A 1:m relationship between two entities is depicted by a line connecting the two with a crow’s foot at the many end of the relationship. The following figure shows the 1:m relationship between NATION and STOCK. This can be read as: “a nation can have many stocks, but a stock belongs to only one nation.” The entity NATION is identified by nation code and has attributes nation name and exchange rate.

A 1:m relationship between NATION and STOCK

The 1:m relationship occurs frequently in business situations. Sometimes it occurs in a tree or hierarchical fashion. Consider a very hierarchical firm. It has many divisions, but a division belongs to only one firm. A division has many departments, but a department belongs to only one division. A department has many sections, but a section belongs to only one department.

A series of 1:m relationships

2.1.1 Why did we create an additional entity?

Another approach to adding data about listing nation and exchange rate is to add two attributes to STOCK: nation name and exchange rate. At first glance, this seems a very workable solution; however, this will introduce considerable redundancy, as the following table illustrates.

The table stock with additional columns

*stkcode	stkfirm	stkprice	stkqty	stkdiv	stkpe	natname	exchrate
FC	Freedonia Copper	27.5	10529	1.84	16	United Kingdom	1
PT	Patagonian Tea	55.25	12635	2.5	10	United Kingdom	1
AR	Abyssinian Ruby	31.82	22010	1.32	13	United Kingdom	1
SLG	Sri Lankan Gold	50.37	32868	2.68	16	United Kingdom	1
ILZ	Indian Lead & Zinc	37.75	6390	3	12	United Kingdom	1
BE	Burmese Elephant	0.07	154713	0.01	3	United Kingdom	1
BS	Bolivian Sheep	12.75	231678	1.78	11	United Kingdom	1
NG	Nigerian Geese	35	12323	1.68	10	United Kingdom	1
CS	Canadian Sugar	52.78	4716	2.5	15	United Kingdom	1
ROF	Royal Ostrich Farms	33.75	1234923	3	6	United Kingdom	1
MG	Minnesota Gold	53.87	816122	1	25	USA	0.67
GP	Georgia Peach	2.35	387333	0.2	5	USA	0.67
NE	Narembeen Emu	12.34	45619	1	8	Australia	0.46
QD	Queensland Diamond	6.73	89251	0.5	7	Australia	0.46
IR	Indooroopilly Ruby	15.92	56147	0.5	20	Australia	0.46
BD	Bombay Duck	25.55	167382	1	12	India	0.0228

The exact same nation name and exchange rate pair occurs 10 times for stocks listed in the United Kingdom.
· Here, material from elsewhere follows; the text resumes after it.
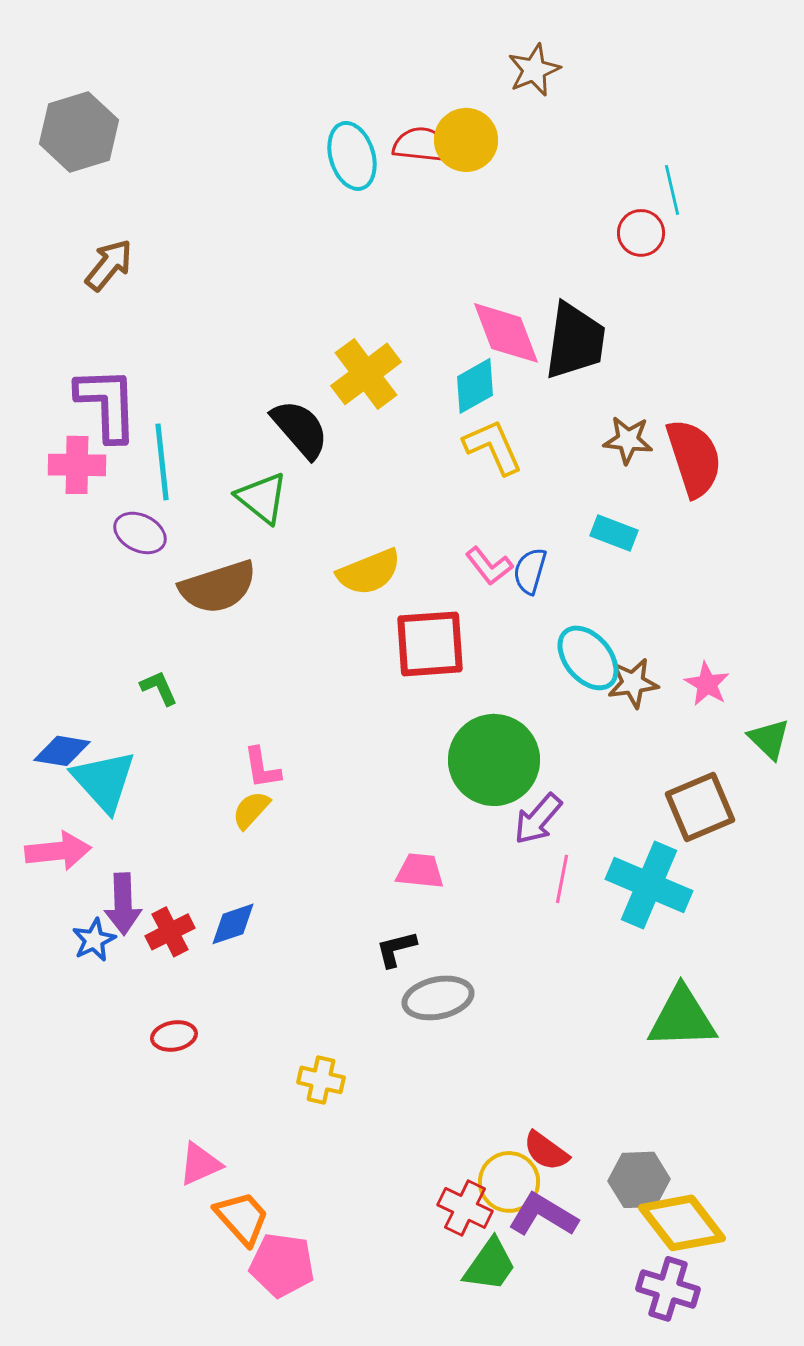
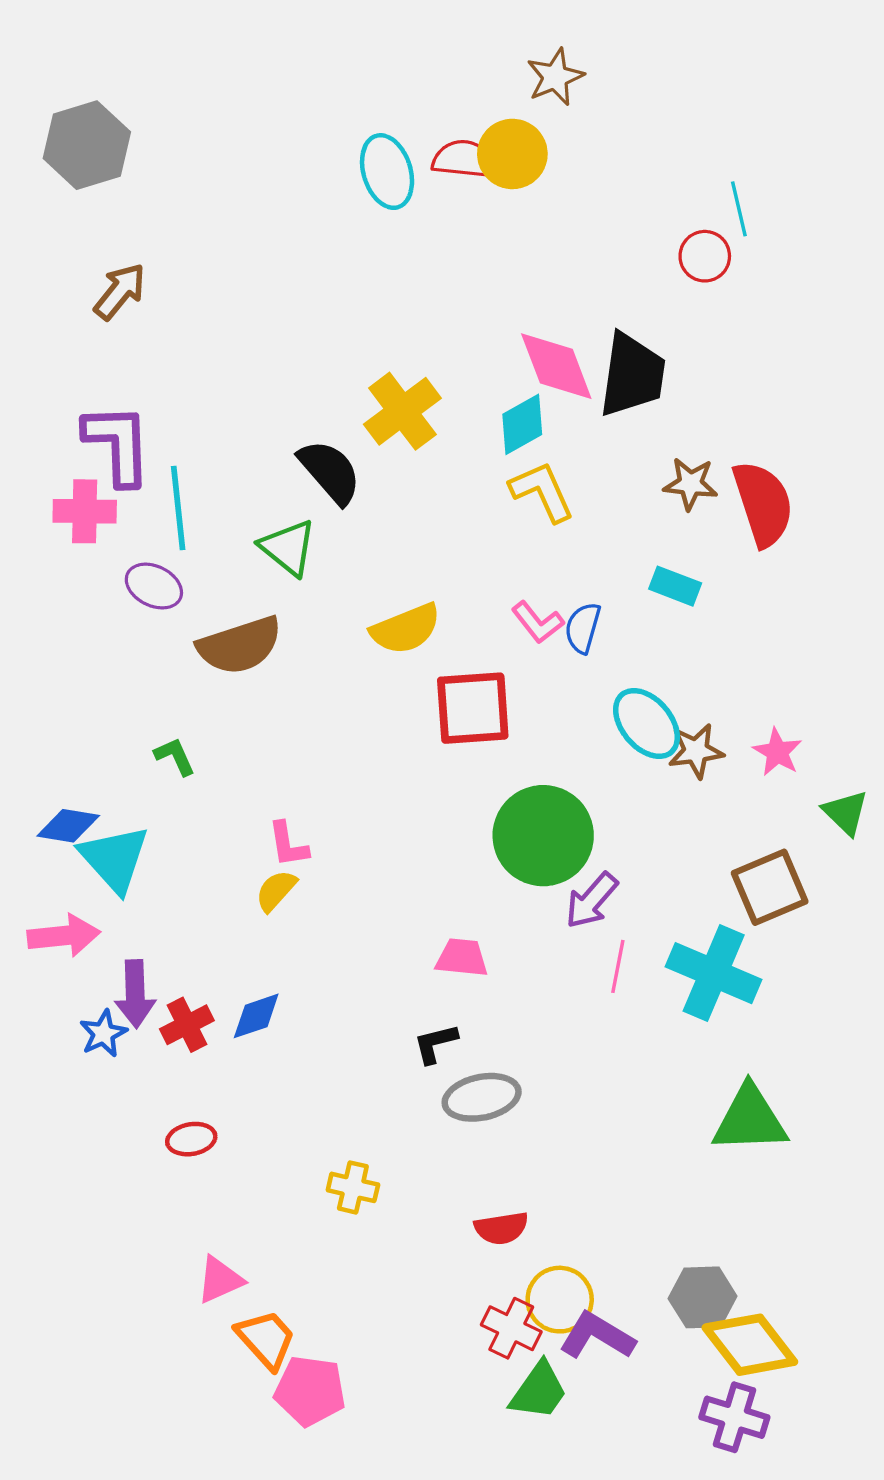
brown star: (534, 70) -> (555, 77), moved
red semicircle: (546, 1151) -> (501, 1228), moved, turned -45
This redundancy presents problems when we want to insert, delete, or update data. These problems, generally known as update anomalies, occur with these three basic operations.

2.1.1.1 Insert anomalies

We cannot insert a fact about a nation’s exchange rate unless we first buy a stock that is listed in that nation. Consider the case where we want to keep a record of France’s exchange rate and we have no French stocks. We cannot skirt this problem by putting in a null entry for stock details because stkcode, the primary key, would be null, and this is not allowed. If we have a separate table for facts about a nation, then we can easily add new nations without having to buy stocks. This is particularly useful when other parts of the organization, say International Trading, also need access to exchange rates for many nations.

2.1.1.2 Delete anomalies

If we delete data about a particular stock, we might also lose a fact about exchange rates. For example, if we delete details of Bombay Duck, we also erase the Indian exchange rate.

2.1.1.3 Update anomalies

Exchange rates are volatile. Most companies need to update them every day. What happens when the Australian exchange rate changes? Every row in stock with nation = ‘Australia’ will have to be updated. In a large portfolio, many rows will be changed. There is also the danger of someone forgetting to update all the instances of the nation and exchange rate pair. As a result, there could be two exchange rates for the one nation. If exchange rate is stored in a nation table, however, only one change is necessary, there is no redundancy, and there is no danger of inconsistent exchange rates.

The 1:m relationship is mapped by adding a column to the entity at the many end of the relationship. The additional column contains the identifier of the one end of the relationship.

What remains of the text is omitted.